● WHAT YOU NEED TO DO: Check each line of the listing for the string "back", then state how many lines have it. Only the number is wanted.

● DATASET ENTRIES:
■ ■ ■ ■

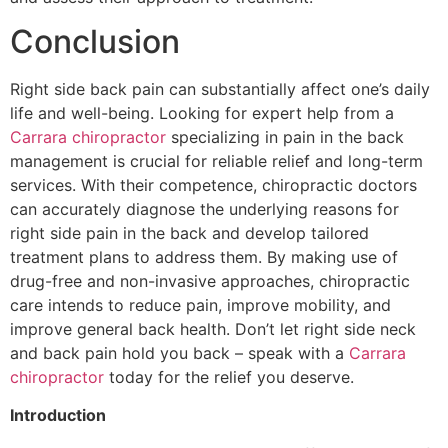
Conclusion
Right side back pain can substantially affect one’s daily
life and well-being. Looking for expert help from a
Carrara chiropractor
specializing in pain in the back
management is crucial for reliable relief and long-term
services. With their competence, chiropractic doctors
can accurately diagnose the underlying reasons for
right side pain in the back and develop tailored
treatment plans to address them. By making use of
drug-free and non-invasive approaches, chiropractic
care intends to reduce pain, improve mobility, and
improve general back health. Don’t let right side neck
and back pain hold you back – speak with a
Carrara
chiropractor
today for the relief you deserve.
Introduction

■ ■ ■ ■

● COMPLETED TASK: 5